[[ SOURCE DATA open ]]

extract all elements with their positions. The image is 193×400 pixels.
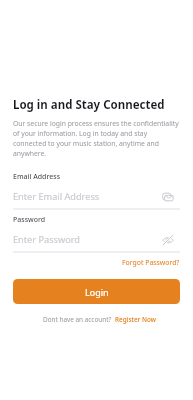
staticText: Enter Password — [13, 233, 162, 246]
staticText: Log in and Stay Connected — [13, 97, 165, 113]
button[interactable]: Forgot Password? — [122, 258, 180, 267]
button[interactable]: Show password — [162, 234, 174, 246]
button[interactable]: Register Now — [115, 315, 156, 324]
staticText: Login — [85, 286, 109, 298]
staticText: Dont have an account? — [43, 315, 112, 324]
button[interactable]: Login — [13, 279, 180, 304]
staticText: Our secure login process ensures the con… — [13, 119, 180, 158]
staticText: Email Address — [13, 172, 61, 182]
staticText: Enter Email Address — [13, 190, 162, 203]
button[interactable]: Email — [162, 191, 174, 203]
staticText: Password — [13, 215, 46, 225]
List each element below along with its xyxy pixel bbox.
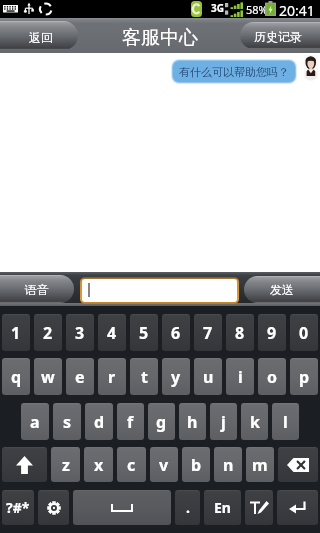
button[interactable]: 1 <box>2 314 30 351</box>
button[interactable]: m <box>246 447 274 482</box>
button[interactable]: v <box>150 447 178 482</box>
button[interactable]: Shift <box>2 447 47 482</box>
staticText: En <box>214 498 231 517</box>
staticText: c <box>127 454 136 476</box>
staticText: z <box>62 454 70 476</box>
staticText: 3 <box>75 322 85 344</box>
button[interactable]: 4 <box>98 314 126 351</box>
button[interactable]: e <box>66 358 94 395</box>
button[interactable]: o <box>258 358 286 395</box>
staticText: 语音 <box>25 282 49 297</box>
staticText: 58% <box>246 2 268 17</box>
staticText: 0 <box>299 322 309 344</box>
staticText: ?#* <box>6 498 30 517</box>
button[interactable]: j <box>210 403 237 440</box>
staticText: m <box>252 454 268 476</box>
button[interactable]: d <box>85 403 113 440</box>
staticText: 8 <box>235 322 245 344</box>
button[interactable]: p <box>290 358 318 395</box>
button[interactable]: Handwriting input <box>245 490 273 525</box>
staticText: y <box>171 366 181 388</box>
button[interactable]: 5 <box>130 314 158 351</box>
staticText: e <box>75 366 85 388</box>
staticText: g <box>156 411 167 433</box>
button[interactable]: y <box>162 358 190 395</box>
staticText: 有什么可以帮助您吗？ <box>179 65 289 79</box>
button[interactable]: . <box>175 490 200 525</box>
button[interactable]: Settings <box>38 490 69 525</box>
staticText: 4 <box>107 322 117 344</box>
staticText: s <box>63 411 72 433</box>
button[interactable]: 2 <box>34 314 62 351</box>
staticText: u <box>203 366 214 388</box>
staticText: 9 <box>267 322 277 344</box>
staticText: 6 <box>171 322 181 344</box>
staticText: t <box>141 366 148 388</box>
button[interactable]: a <box>21 403 49 440</box>
staticText: 返回 <box>29 30 53 45</box>
staticText: a <box>30 411 40 433</box>
staticText: o <box>267 366 278 388</box>
button[interactable]: z <box>51 447 80 482</box>
staticText: 历史记录 <box>254 29 302 44</box>
staticText: p <box>299 366 310 388</box>
button[interactable]: w <box>34 358 62 395</box>
button[interactable] <box>82 279 237 302</box>
button[interactable]: 9 <box>258 314 286 351</box>
staticText: x <box>94 454 104 476</box>
staticText: 5 <box>139 322 149 344</box>
button[interactable]: h <box>179 403 206 440</box>
staticText: d <box>94 411 105 433</box>
staticText: n <box>223 454 234 476</box>
button[interactable]: 7 <box>194 314 222 351</box>
button[interactable]: s <box>53 403 81 440</box>
button[interactable]: g <box>148 403 175 440</box>
staticText: 客服中心 <box>122 26 198 50</box>
button[interactable]: 语音 <box>0 275 74 303</box>
staticText: i <box>238 366 243 388</box>
staticText: w <box>41 366 55 388</box>
button[interactable]: En <box>204 490 241 525</box>
button[interactable]: k <box>241 403 268 440</box>
button[interactable]: Space <box>73 490 171 525</box>
staticText: 2 <box>43 322 53 344</box>
staticText: l <box>283 411 288 433</box>
button[interactable]: t <box>130 358 158 395</box>
button[interactable]: f <box>117 403 144 440</box>
button[interactable]: 发送 <box>244 276 320 303</box>
staticText: r <box>108 366 116 388</box>
button[interactable]: x <box>84 447 113 482</box>
button[interactable]: ?#* <box>2 490 34 525</box>
button[interactable]: l <box>272 403 299 440</box>
button[interactable]: 6 <box>162 314 190 351</box>
button[interactable]: 返回 <box>0 21 78 50</box>
button[interactable]: 0 <box>290 314 318 351</box>
button[interactable]: i <box>226 358 254 395</box>
button[interactable]: u <box>194 358 222 395</box>
staticText: k <box>250 411 260 433</box>
staticText: 1 <box>11 322 21 344</box>
button[interactable]: b <box>182 447 210 482</box>
button[interactable]: n <box>214 447 242 482</box>
staticText: h <box>187 411 198 433</box>
button[interactable]: Backspace <box>278 447 318 482</box>
button[interactable]: Enter <box>277 490 318 525</box>
button[interactable]: q <box>2 358 30 395</box>
button[interactable]: r <box>98 358 126 395</box>
staticText: 20:41 <box>279 1 315 19</box>
button[interactable]: 8 <box>226 314 254 351</box>
staticText: v <box>159 454 169 476</box>
staticText: f <box>127 411 134 433</box>
staticText: 发送 <box>270 282 294 297</box>
button[interactable]: c <box>117 447 146 482</box>
staticText: b <box>191 454 202 476</box>
staticText: j <box>221 411 226 433</box>
button[interactable]: 有什么可以帮助您吗？ <box>173 61 295 82</box>
button[interactable]: 3 <box>66 314 94 351</box>
staticText: q <box>11 366 22 388</box>
staticText: . <box>186 498 190 517</box>
button[interactable]: 历史记录 <box>240 22 320 49</box>
staticText: 7 <box>203 322 213 344</box>
staticText: 3G <box>211 1 224 15</box>
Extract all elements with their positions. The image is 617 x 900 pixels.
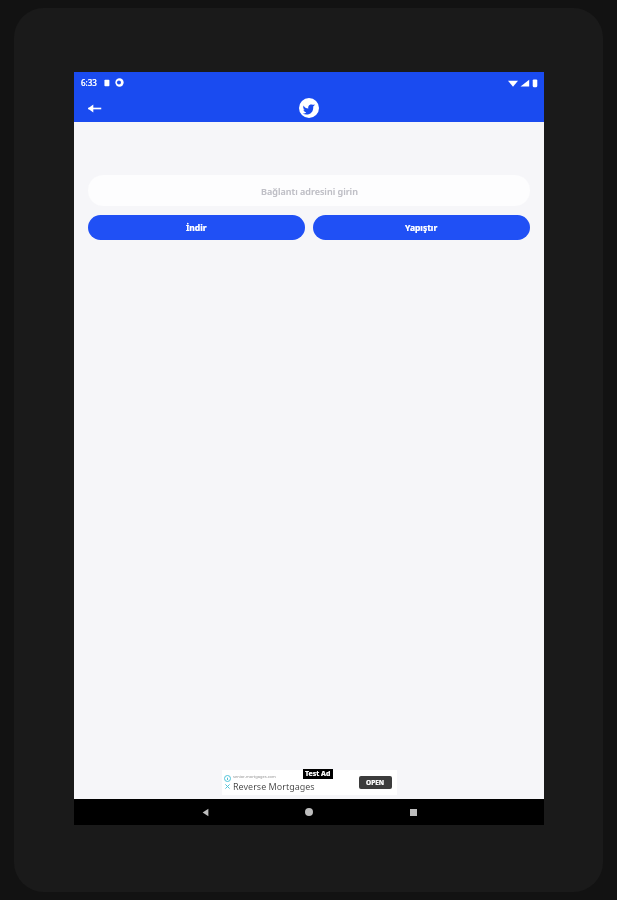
- button[interactable]: İndir: [88, 215, 305, 240]
- staticText: OPEN: [366, 778, 385, 787]
- button[interactable]: Yapıştır: [313, 215, 530, 240]
- button[interactable]: Back: [80, 94, 108, 122]
- staticText: Reverse Mortgages: [233, 780, 315, 792]
- staticText: Bağlantı adresini girin: [261, 185, 358, 197]
- button[interactable]: Home: [298, 801, 320, 823]
- button[interactable]: senior-mortgages.com: [222, 770, 397, 795]
- button[interactable]: Bağlantı adresini girin: [88, 175, 530, 206]
- staticText: senior-mortgages.com: [233, 774, 276, 779]
- button[interactable]: Back: [194, 801, 216, 823]
- button[interactable]: Recent apps: [402, 801, 424, 823]
- staticText: Test Ad: [305, 769, 331, 779]
- staticText: 6:33: [81, 77, 97, 88]
- button[interactable]: OPEN: [359, 776, 392, 789]
- staticText: İndir: [186, 222, 207, 234]
- staticText: Yapıştır: [405, 222, 438, 234]
- button[interactable]: Twitter: [298, 97, 320, 119]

[[ SOURCE DATA closed ]]

EXERCISE OBJECTIVE
Your answer should be one number, the count of lines in the entries holding the string "adresini".

SOLUTION TO THIS TASK
2